Passei enfim pela porta automática assobiando uma canção antiga e andei em direção ao carro, guiado pela certeza de que a minha mulher e meu projeto de filho estariam em segurança. Dormindo, talvez, quem sabe? Ela andava tão cansada...
A sacola esparramou-se no chão quando percebi que não havia mais ninguém no carro.
Naquele momento, tive a assustadora certeza. Não precisei procurar em volta pra saber que tinha sumido. Que tinham sumido.
Foram meses de buscas, cartazes, perguntas. Meses de entrevistas com desconhecidos e noites em claro. Todas dolorosamente inúteis. Minha família desaparecera.
Quando tudo parecia perdido afinal e o germe da resignação começara a aflorar em meu peito, aconteceu.
Tinha chegado do trabalho especialmente cansado.
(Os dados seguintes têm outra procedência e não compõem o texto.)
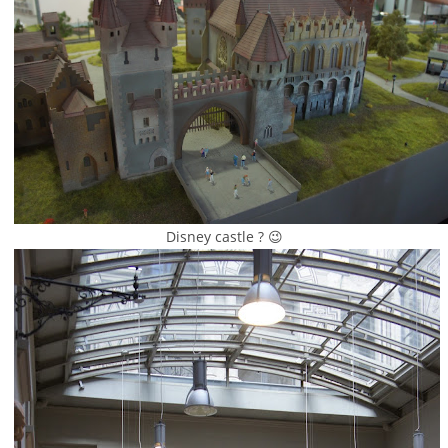
Disney castle ? 😉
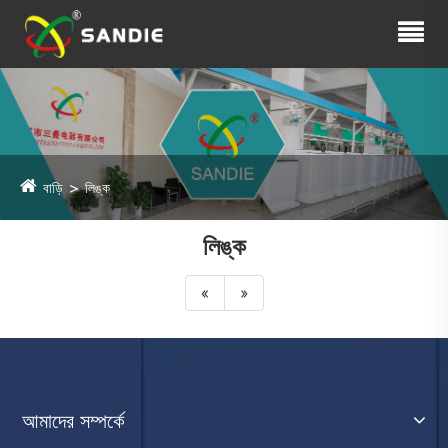
বাড়ি
লিঙ্ক
লিঙ্ক
«
»
আমাদের সম্পর্কে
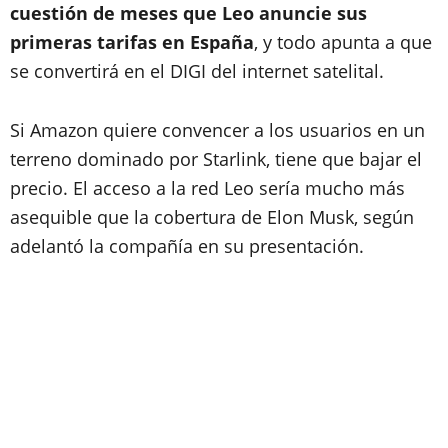
cuestión de meses que Leo anuncie sus
primeras tarifas en España
, y todo apunta a que
se convertirá en el DIGI del internet satelital.
Si Amazon quiere convencer a los usuarios en un
terreno dominado por Starlink, tiene que bajar el
precio. El acceso a la red Leo sería mucho más
asequible que la cobertura de Elon Musk, según
adelantó la compañía en su presentación.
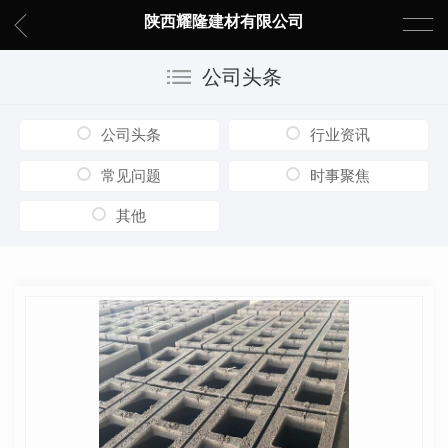
陕西耀隆建材有限公司
公司头条
公司头条
行业资讯
常见问题
时事聚焦
其他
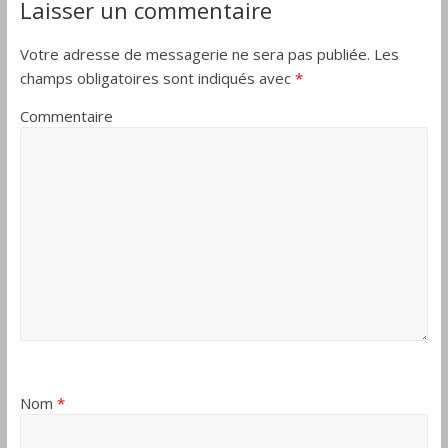
Laisser un commentaire
Votre adresse de messagerie ne sera pas publiée.
Les
champs obligatoires sont indiqués avec
*
Commentaire
Nom
*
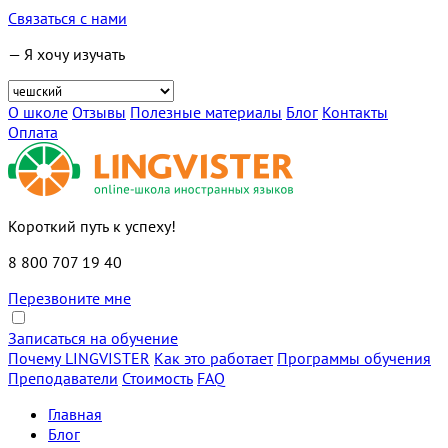
Связаться с нами
— Я хочу изучать
О школе
Отзывы
Полезные материалы
Блог
Контакты
Оплата
Короткий путь к успеху!
8 800 707 19 40
Перезвоните мне
Записаться на обучение
Почему LINGVISTER
Как это работает
Программы обучения
Преподаватели
Стоимость
FAQ
Главная
Блог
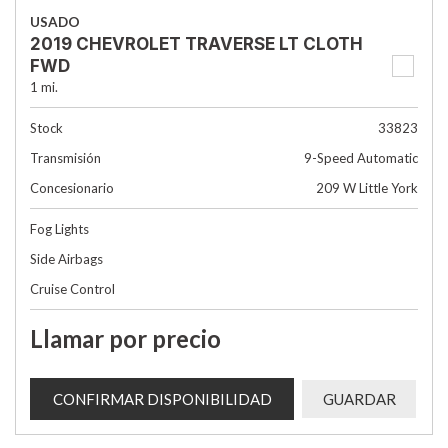
USADO
2019 CHEVROLET TRAVERSE LT CLOTH
FWD
1 mi.
Stock
33823
Transmisión
9-Speed Automatic
Concesionario
209 W Little York
Fog Lights
Side Airbags
Cruise Control
Llamar por precio
CONFIRMAR DISPONIBILIDAD
GUARDAR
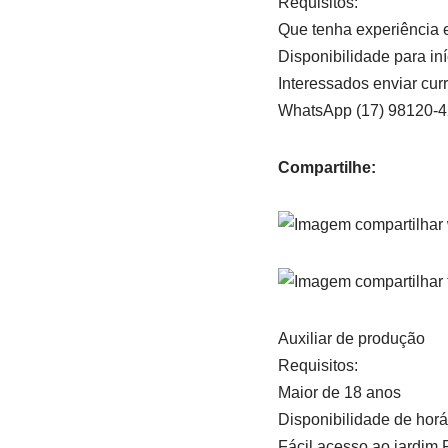
Requisitos:
Que tenha experiência 
Disponibilidade para iní
Interessados enviar curr
WhatsApp (17) 98120-
Compartilhe:
Auxiliar de produção
Requisitos:
Maior de 18 anos
Disponibilidade de horá
Fácil acesso ao jardim 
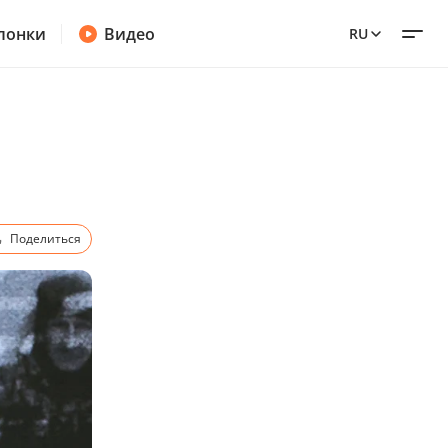
лонки
Видео
RU
Поделиться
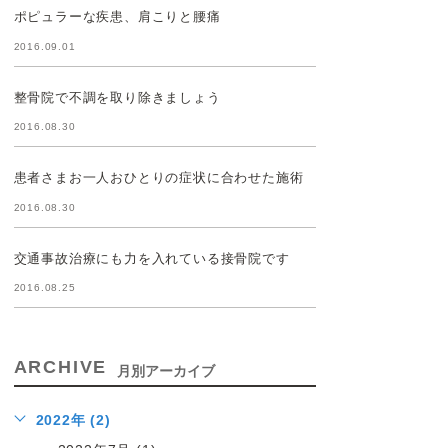
ポピュラーな疾患、肩こりと腰痛
2016.09.01
整骨院で不調を取り除きましょう
2016.08.30
患者さまお一人おひとりの症状に合わせた施術
2016.08.30
交通事故治療にも力を入れている接骨院です
2016.08.25
ARCHIVE
月別アーカイブ
2022年 (2)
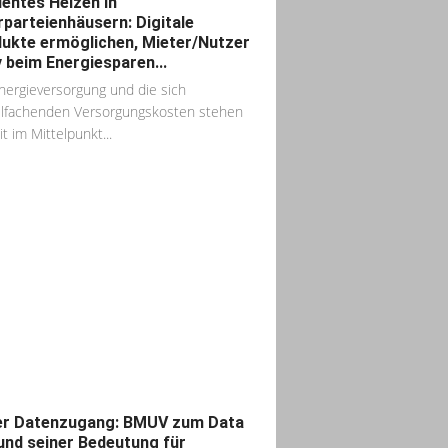
zientes Heizen in
parteienhäusern: Digitale
ukte ermöglichen, Mieter/Nutzer
v beim Energiesparen...
nergieversorgung und die sich
elfachenden Versorgungskosten stehen
t im Mittelpunkt...
er Datenzugang: BMUV zum Data
und seiner Bedeutung für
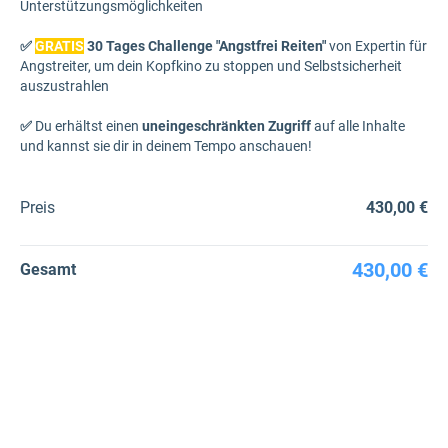
Unterstützungsmöglichkeiten
✅
GRATIS
30 Tages Challenge "Angstfrei Reiten"
von Expertin für
Angstreiter, um dein Kopfkino zu stoppen und Selbstsicherheit
auszustrahlen
✅
Du erhältst einen
uneingeschränkten Zugriff
auf alle Inhalte
und kannst sie dir in deinem Tempo anschauen!
Preis
430,00 €
430,00 €
Gesamt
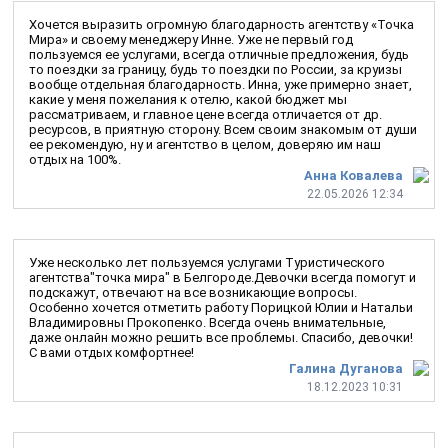
Хочется выразить огромную благодарность агентству «Точка
Мира» и своему менеджеру Инне. Уже не первый год
пользуемся ее услугами, всегда отличные предложения, будь
то поездки за границу, будь то поездки по России, за круизы
вообще отдельная благодарность. Инна, уже примерно знает,
какие у меня пожелания к отелю, какой бюджет мы
рассматриваем, и главное цене всегда отличается от др.
ресурсов, в приятную сторону. Всем своим знакомым от души
ее рекомендую, ну и агентство в целом, доверяю им наш
отдых на 100%.
Анна Ковалева
22.05.2026 12:34
Уже несколько лет пользуемся услугами Туристического
агентства"точка мира" в Белгороде.Девочки всегда помогут и
подскажут, отвечают на все возникающие вопросы.
Особенно хочется отметить работу Порицкой Юлии и Натальи
Владимировны Прокопенко. Всегда очень внимательные,
даже онлайн можно решить все проблемы. Спасибо, девочки!
С вами отдых комфортнее!
Галина Дуганова
18.12.2023 10:31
Entrei no banheiro já acostumado com o silêncio no apartamento e me preparei para tirar a minha angustiada barba de três dias.
Dispus os apetrechos em meia-lua e, como seguindo um ritual, esguichei uma boa dose de espuma na mão, brandi a lâmina em direção ao rosto e ergui o queixo, encarando o espelho.
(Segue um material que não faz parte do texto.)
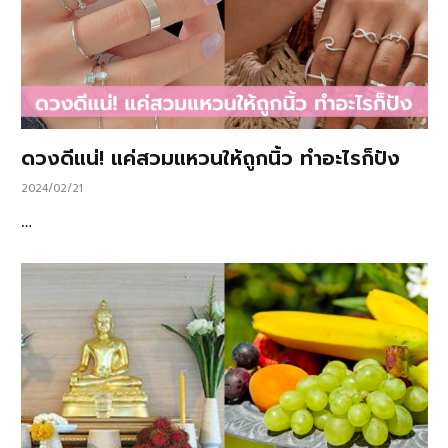
ดวงดีแน่! แค่สวมแหวนให้ถูกนิ้ว ทำอะไรก็ปัง
2024/02/21
…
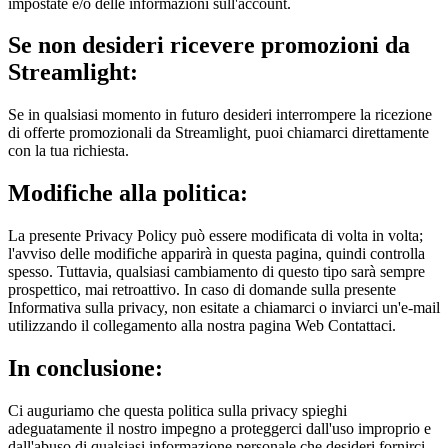
impostate e/o delle informazioni sull'account.
Se non desideri ricevere promozioni da
Streamlight:
Se in qualsiasi momento in futuro desideri interrompere la ricezione
di offerte promozionali da Streamlight, puoi chiamarci direttamente
con la tua richiesta.
Modifiche alla politica:
La presente Privacy Policy può essere modificata di volta in volta;
l'avviso delle modifiche apparirà in questa pagina, quindi controlla
spesso. Tuttavia, qualsiasi cambiamento di questo tipo sarà sempre
prospettico, mai retroattivo. In caso di domande sulla presente
Informativa sulla privacy, non esitate a chiamarci o inviarci un'e-mail
utilizzando il collegamento alla nostra pagina Web Contattaci.
In conclusione:
Ci auguriamo che questa politica sulla privacy spieghi
adeguatamente il nostro impegno a proteggerci dall'uso improprio e
dall'abuso di qualsiasi informazione personale che desideri fornirci.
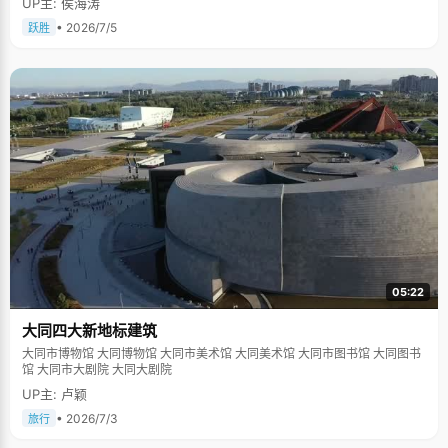
UP主: 侯海涛
• 2026/7/5
跃胜
05:22
大同四大新地标建筑
大同市博物馆 大同博物馆 大同市美术馆 大同美术馆 大同市图书馆 大同图书
馆 大同市大剧院 大同大剧院
UP主: 卢颖
• 2026/7/3
旅行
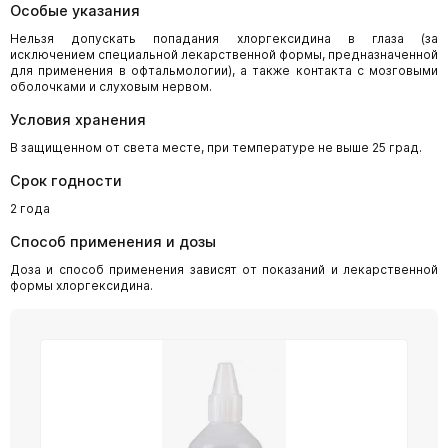
Особые указания
Нельзя допускать попадания хлоргексидина в глаза (за
исключением специальной лекарственной формы, предназначенной
для применения в офтальмологии), а также контакта с мозговыми
оболочками и слуховым нервом.
Условия хранения
В защищенном от света месте, при температуре не выше 25 град.
Срок годности
2 года
Способ применения и дозы
Доза и способ применения зависят от показаний и лекарственной
формы хлоргексидина.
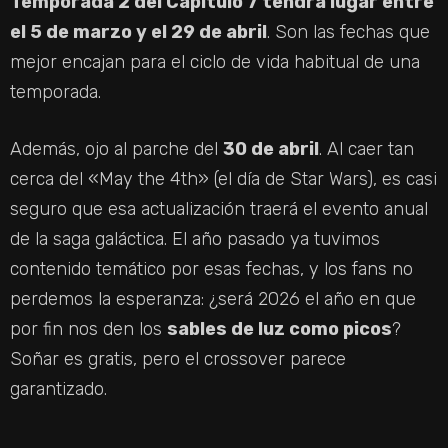
Temporada 2 del Capítulo 7 tendrá lugar entre
el 5 de marzo y el 29 de abril
. Son las fechas que
mejor encajan para el ciclo de vida habitual de una
temporada.
Además, ojo al parche del
30 de abril
. Al caer tan
cerca del «May the 4th» (el día de Star Wars), es casi
seguro que esa actualización traerá el evento anual
de la saga galáctica. El año pasado ya tuvimos
contenido temático por esas fechas, y los fans no
perdemos la esperanza: ¿será 2026 el año en que
por fin nos den los
sables de luz como picos
?
Soñar es gratis, pero el crossover parece
garantizado.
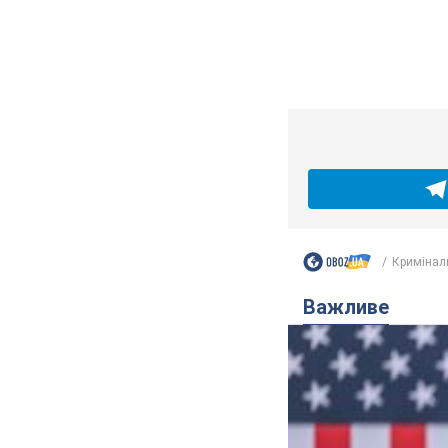
Відпустка Лесі 
несправедливо 
Знаменитість вийшла 
6.08.2026 17:32
13,5
"Динамо" з перем
Матч відбувся в Любл
9 часов назад
2,5 т.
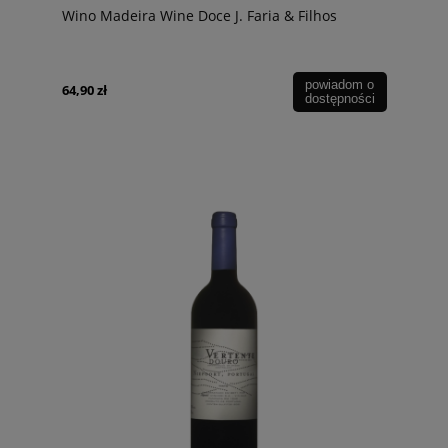
Wino Madeira Wine Doce J. Faria & Filhos
powiadom o
64,90 zł
dostępności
Foi quando percebi, no fundo do reflexo, a figura da minha esposa.
Deixei o aparelho de barbear cair na pia e congelei-me por alguns instantes. Pateticamente ainda tentei alcançar seu reflexo. Obviamente só tive em resposta o frio toque de um vidro gelado.
Foram apenas alguns segundos, logo o espelho refletia apenas a porta do banheiro, mas o suficiente para me perturbar para sempre.
Daquele dia em diante, ela passou a me visitar através dos espelhos cuidadosamente espalhados por mim ao longo da casa. Na mesa, em cima da televisão, na cabeceira da cama, jaziam pequenos portais de vidro, trazendo de volta o que eu tinha perdido. Refém daquele pequeno universo, minha esposa surgia sempre com um olhar resignado e doce, cheio de saudade.
Já andava a me acostumar com a situação, quando uma persistente dúvida minha foi respondida. Respondida assim que a minha esposa ergueu em seus braços até os limites do espelho, o meu filho.
Foi aí que a minha tranqüilidade partiu-se em cacos no chão. Precisava a todo custo encontrá-los.
Passei o resto daquele dia em claro, agarrado a um espelho de tamanho razoável, esperando o seu retorno.
Estava quase cochilando quando percebi que uma mulher me sorria do outro lado do vidro.
Não precisei perguntar. De alguma maneira estranha, ela sabia do meu desejo.
Olhou-me no fundo dos olhos e, cuidadosamente, balbuciou algo, apavorada.
Apertei minhas pálpebras sonolentas em busca de decifrar o que me diziam aqueles lábios.
Você
Entendi com dificuldade.
Não de
Como assim?
Passar
Ofegante, quase descontrolado, tentei tocar-lhe mais uma vez o rosto.
E me assustei, quando a superfície daquele espelho cedeu ao meu toque, como as águas de um lago. Encolhi os dedos, surpreso, mas o meu desejo foi mais forte e explicou ao meu cérebro o que tinha ocorrido.
Entrei com os dedos no espelho, e com as mãos, e com o braço.
Até que consegui.
Mas percebi então, apavorado, que naquela realidade alterada, um pálido reflexo do mundo real, não havia esposa, nem filho, nem esperança de retorno.
Porque eu sabia que do lado real, o espelho que eu segurava, partiu-se na queda, fechando para sempre minha última passagem.
“Você não deve passar” – Tinha dito a minha esposa.
Perdido naquele universo de reflexos, eu segui, enfim, caminhando em direção a minha solitária eternidade.